The Spatially-resolved Laser Activated Cell Sorter (SLACS) instrument comprises optical modules and mechanical modules for high-throughput retrieval of samples from the tissue. Two motorized stages exist for handling the retrieved targets. An X-Y axis motorized stage (ACS Motion Control, Migdal, Israel) was built to control the spatial location of the target. The device can be controlled automatically by communicating with a computer. One stage is for loading sample slides, and the other stage is for loading tubes to receive isolated cells. A charge-coupled device (CCD) camera (Jenoptik, Jena, Germany) was installed to observe where the laser pulse will be applied through the objective lenses. A neodymium-doped yttrium aluminum garnet (Nd:YAG) nanosecond laser was purchased from Continuum (Minilite™ Series ML II; Continuum, San Jose, CA). There is a slit located in the light path between the laser source and the objective lens to control the region to be isolated. The slit is controlled either manually or automatically to adjust the size of the laser pulse. Objective lenses with various magnifications were purchased from Mitutoyo. The long working distance allows more space between the lens and the sample for user convenience.
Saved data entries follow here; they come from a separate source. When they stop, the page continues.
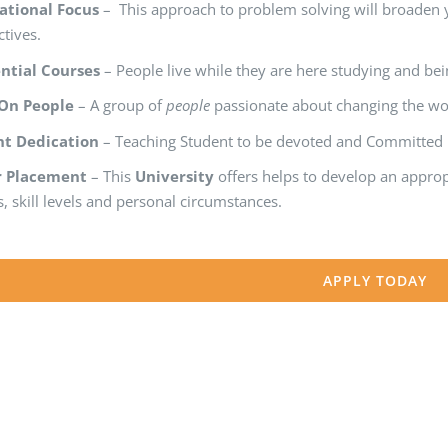
ational Focus
– This approach to problem solving will broaden 
tives.
ntial Courses
– People live while they are here studying and bein
 On People
– A group of
people
passionate about changing the worl
nt Dedication
– Teaching Student to be devoted and Committed in
r Placement
– This
University
offers helps to develop an appro
, skill levels and personal circumstances.
APPLY TODAY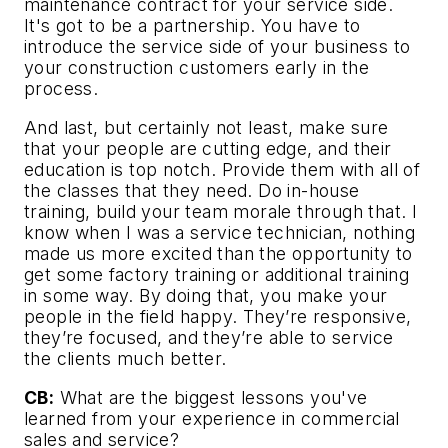
maintenance contract for your service side.
It's got to be a partnership. You have to
introduce the service side of your business to
your construction customers early in the
process.
And last, but certainly not least, make sure
that your people are cutting edge, and their
education is top notch. Provide them with all of
the classes that they need. Do in-house
training, build your team morale through that. I
know when I was a service technician, nothing
made us more excited than the opportunity to
get some factory training or additional training
in some way. By doing that, you make your
people in the field happy. They’re responsive,
they’re focused, and they’re able to service
the clients much better.
CB:
What are the biggest lessons you've
learned from your experience in commercial
sales and service?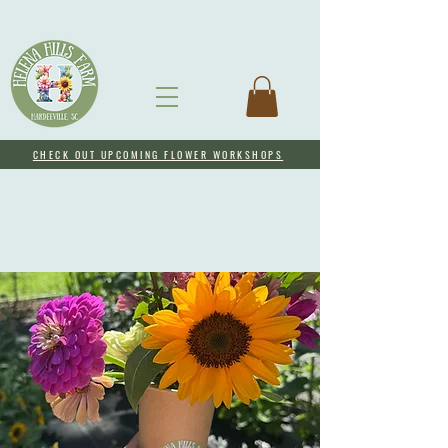
CHECK OUT UPCOMING FLOWER WORKSHOPS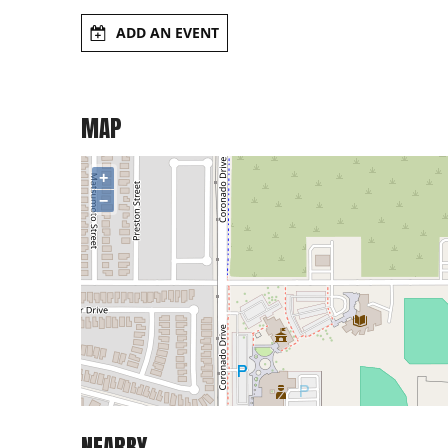
ADD AN EVENT
MAP
+
−
NEARBY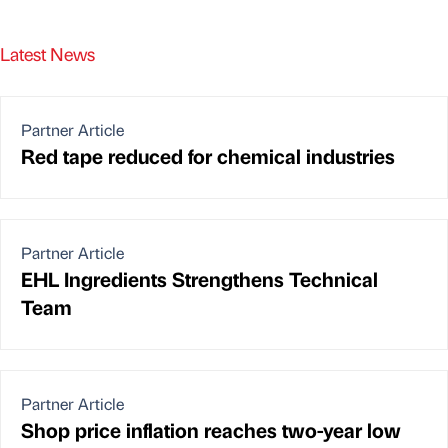
Latest News
Partner Article
Red tape reduced for chemical industries
Partner Article
EHL Ingredients Strengthens Technical
Team
Partner Article
Shop price inflation reaches two-year low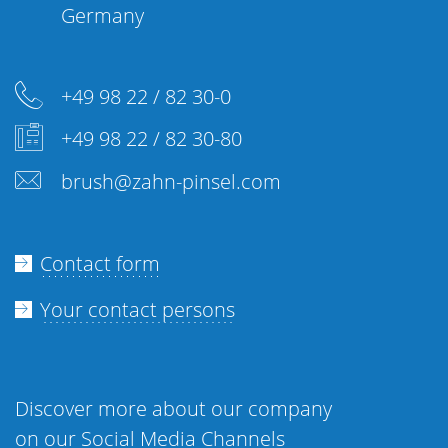
Germany
+49 98 22 / 82 30-0
+49 98 22 / 82 30-80
brush@zahn-pinsel.com
Contact form
Your contact persons
Discover more about our company
on our Social Media Channels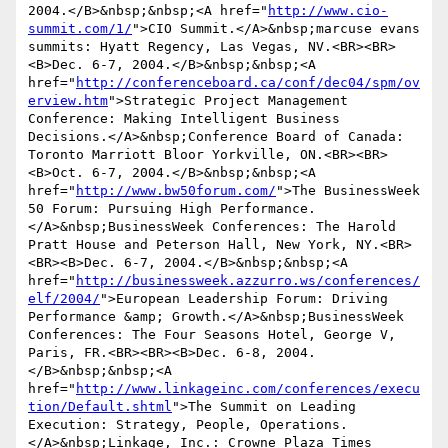
2004.</B>&nbsp;&nbsp;<A href="
http://www.cio-
summit.com/1/
">CIO Summit.</A>&nbsp;marcuse evans 
summits: Hyatt Regency, Las Vegas, NV.<BR><BR>
<B>Dec. 6-7, 2004.</B>&nbsp;&nbsp;<A 
href="
http://conferenceboard.ca/conf/dec04/spm/ov
erview.htm
">Strategic Project Management 
Conference: Making Intelligent Business 
Decisions.</A>&nbsp;Conference Board of Canada: 
Toronto Marriott Bloor Yorkville, ON.<BR><BR>
<B>Oct. 6-7, 2004.</B>&nbsp;&nbsp;<A 
href="
http://www.bw50forum.com/
">The BusinessWeek 
50 Forum: Pursuing High Performance.
</A>&nbsp;BusinessWeek Conferences: The Harold 
Pratt House and Peterson Hall, New York, NY.<BR>
<BR><B>Dec. 6-7, 2004.</B>&nbsp;&nbsp;<A 
href="
http://businessweek.azzurro.ws/conferences/
elf/2004/
">European Leadership Forum: Driving 
Performance &amp; Growth.</A>&nbsp;BusinessWeek 
Conferences: The Four Seasons Hotel, George V, 
Paris, FR.<BR><BR><B>Dec. 6-8, 2004.
</B>&nbsp;&nbsp;<A 
href="
http://www.linkageinc.com/conferences/execu
tion/Default.shtml
">The Summit on Leading 
Execution: Strategy, People, Operations.
</A>&nbsp;Linkage, Inc.: Crowne Plaza Times 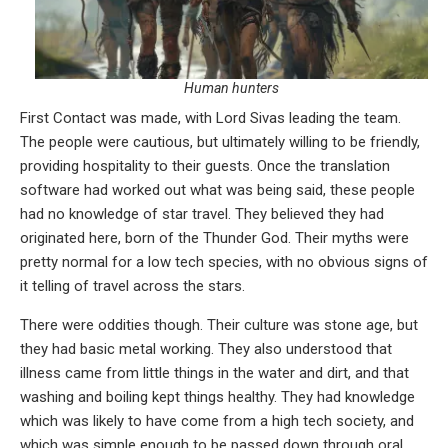
Human hunters
First Contact was made, with Lord Sivas leading the team.
The people were cautious, but ultimately willing to be friendly,
providing hospitality to their guests. Once the translation
software had worked out what was being said, these people
had no knowledge of star travel. They believed they had
originated here, born of the Thunder God. Their myths were
pretty normal for a low tech species, with no obvious signs of
it telling of travel across the stars.
There were oddities though. Their culture was stone age, but
they had basic metal working. They also understood that
illness came from little things in the water and dirt, and that
washing and boiling kept things healthy. They had knowledge
which was likely to have come from a high tech society, and
which was simple enough to be passed down through oral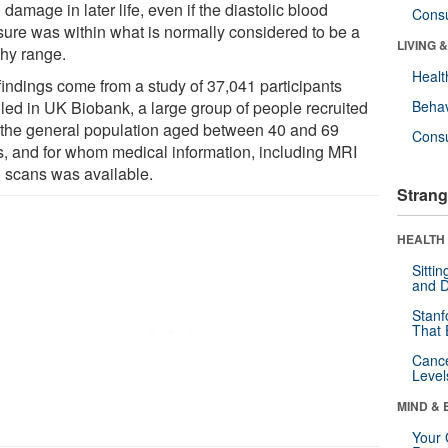
 damage in later life, even if the diastolic blood
Cons
sure was within what is normally considered to be a
LIVING 
thy range.
Healt
findings come from a study of 37,041 participants
lled in UK Biobank, a large group of people recruited
Behav
 the general population aged between 40 and 69
Cons
s, and for whom medical information, including MRI
n scans was available.
Strang
HEALTH 
Sitti
and D
Stanf
That 
Canc
Level
MIND & 
Your 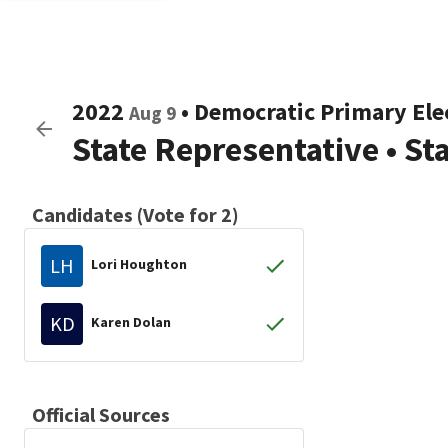
2022
•
Democratic
Primary Ele
Aug 9
State Representative
•
St
Candidates (Vote for 2)
LH
Lori Houghton
KD
Karen Dolan
Official Sources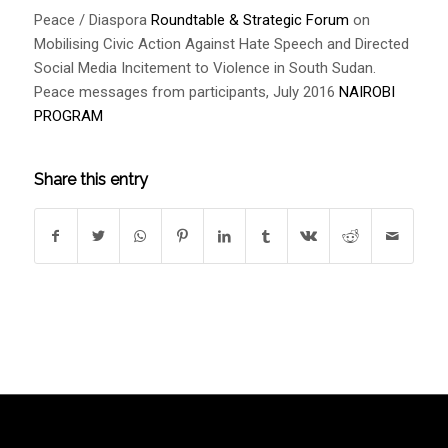
Peace / Diaspora
Roundtable & Strategic Forum
on
Mobilising Civic Action Against Hate Speech and Directed
Social Media Incitement to Violence in South Sudan.
Peace messages from participants, July 2016
NAIROBI
PROGRAM
Share this entry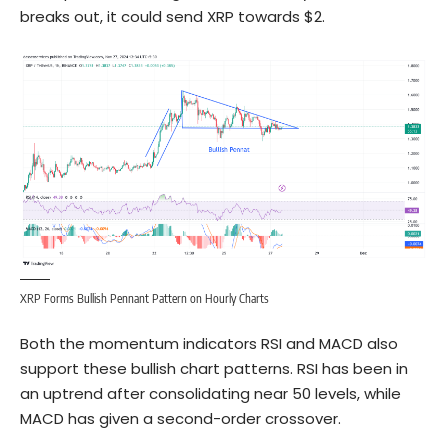
breaks out, it could send XRP towards $2.
XRP Forms Bullish Pennant Pattern on Hourly Charts
Both the momentum indicators RSI and MACD also
support these bullish chart patterns. RSI has been in
an uptrend after consolidating near 50 levels, while
MACD has given a second-order crossover.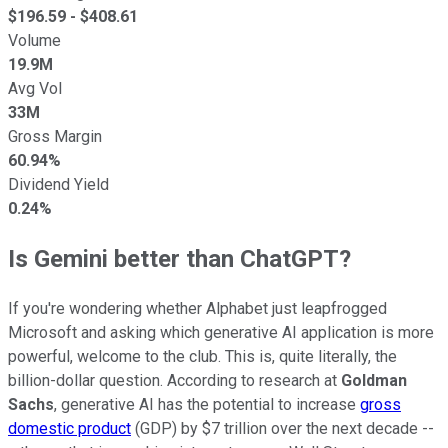
$
196.59
- $
408.61
Volume
19.9M
Avg Vol
33M
Gross Margin
60.94%
Dividend Yield
0.24%
Is Gemini better than ChatGPT?
If you're wondering whether Alphabet just leapfrogged
Microsoft and asking which generative AI application is more
powerful, welcome to the club. This is, quite literally, the
billion-dollar question. According to research at
Goldman
Sachs
, generative AI has the potential to increase
gross
domestic product
(GDP) by $7 trillion over the next decade --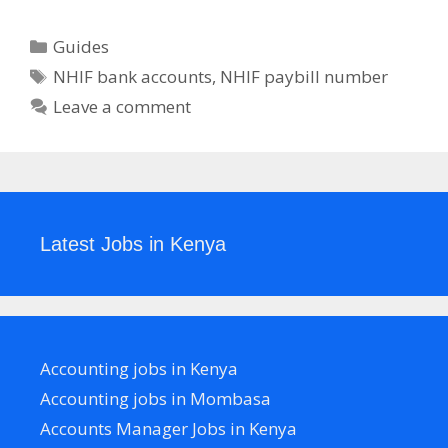
Categories
Guides
Tags
NHIF bank accounts
,
NHIF paybill number
Leave a comment
Latest Jobs in Kenya
Accounting jobs in Kenya
Accounting jobs in Mombasa
Accounts Manager Jobs in Kenya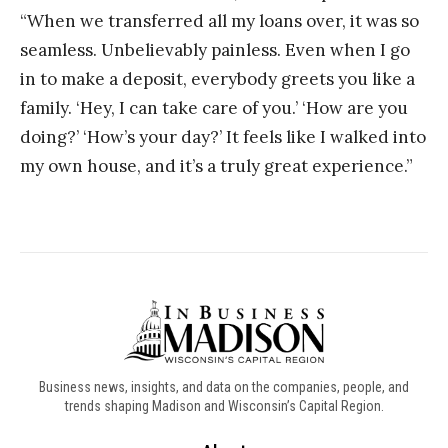
“When we transferred all my loans over, it was so
seamless. Unbelievably painless. Even when I go
in to make a deposit, everybody greets you like a
family. ‘Hey, I can take care of you.’ ‘How are you
doing?’ ‘How’s your day?’ It feels like I walked into
my own house, and it’s a truly great experience.”
Business news, insights, and data on the companies, people, and
trends shaping Madison and Wisconsin’s Capital Region.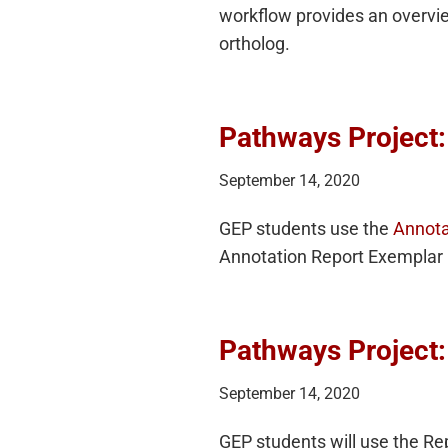
workflow provides an overview
ortholog.
Pathways Project:
September 14, 2020
GEP students use the
Annota
Annotation Report Exemplar 
Pathways Project:
September 14, 2020
GEP students will use the Re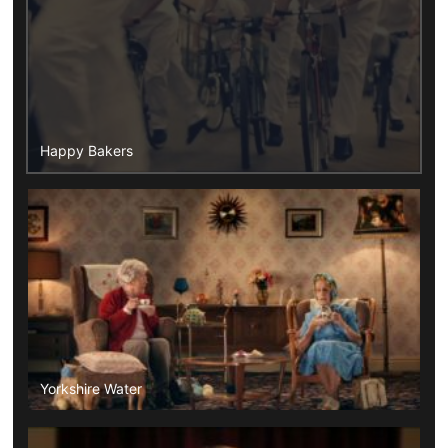
Happy Bakers
Yorkshire Water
Communication system for SLACS

We designed two different pieces of software, which were written in Python scripts. The first was built for the user (a pathologist in our case) to select the cells to be isolated. We shared the whole-slide image with the user through a server, and the user ran the software to select the cells of interest while navigating the tissue image through the graphical user interface. After selection, the program produces two files: a text file with locational information about the region of interest and the image file with the selected targets is overlaid with transparent blue on the original image. Both files are required for the automated isolation of the target cells. The second software enables the automatic control of the SLACS instrument. With this software, the users are able to control the slits, change the objective lenses, and move the motorized stages. It also enables automatic target isolation when two files from the first software are loaded. All tissue samples were isolated using an automatic function, while the cell line experiments were performed manually.

Cell culture

Human HEK 293 T (cat # 21573), human IM-9 cells (cat # 10159), human HuT-78 cells (cat # 90078), and murine NIH3T3 cells (cat # 21658) were purchased from Korean Cell Line Bank (KCLB) and propagated according to the manufacturer’s instructions. HEK 293 T cells were cultured in DMEM (Thermo Fischer Scientific, Massachusetts, USA) with 1% penicillin-streptomycin (Corning, New York, USA) and 10% foetal bovine serum (HyClone, Massachusetts, USA) at 37 °C under 5% CO2 and 95% atmospheric air; IM-9 cells were cultured in RPMI 1640 (Thermo Fischer Scientific) with 1% penicillin-streptomycin (Corning, New York, USA) and 10% foetal bovine serum (FBS, HyClone) at 37 °C under 5% CO2 and 95% atmospheric air; HuT cells were cultured in DMEM (Thermo Fischer Scientific, Massachusetts, USA) with 1% penicillin-streptomycin (Corning, New York, USA) and 10% FBS (HyClone, Massachusetts, USA) at 37 °C under 5% CO2 and 95% atmospheric air. NIH3T3 cells were cultured in DMEM (Thermo Fischer Scientific) with 1% penicillin-streptomycin (Corning, New York, USA) and 10% bovine calf serum (HyClone) at 37 °C under 5% CO2 and 95% atmospheric air. Adherent cells such as HEK 293 T cells and NIH3T3 cells were grown to a confluence of 50–80% and treated with TrypLE (Invitrogen, California, USA) for five min, quenched with an equal volume of the growth medium, and spun down at 1500 rpm for 3 min. In addition, suspension cells such as IM-9 and HuT-78 cells were grown to a concentration of 2 × 105–5 × 105 cells/mL and spun down at 1500 rpm for 3 min. Then, the supernatant was removed, and cells were resuspended in 1 mL of 1× PBS with 10 μl RNase Inhibitor (Invitrogen, California, USA) and re-spun at 1500 rpm for 3 min. The supernatant was again removed, and cells were resuspended in 10 μl and spread on indium tin oxide (ITO) glass (Fine Chemicals Industry, Republic of Korea).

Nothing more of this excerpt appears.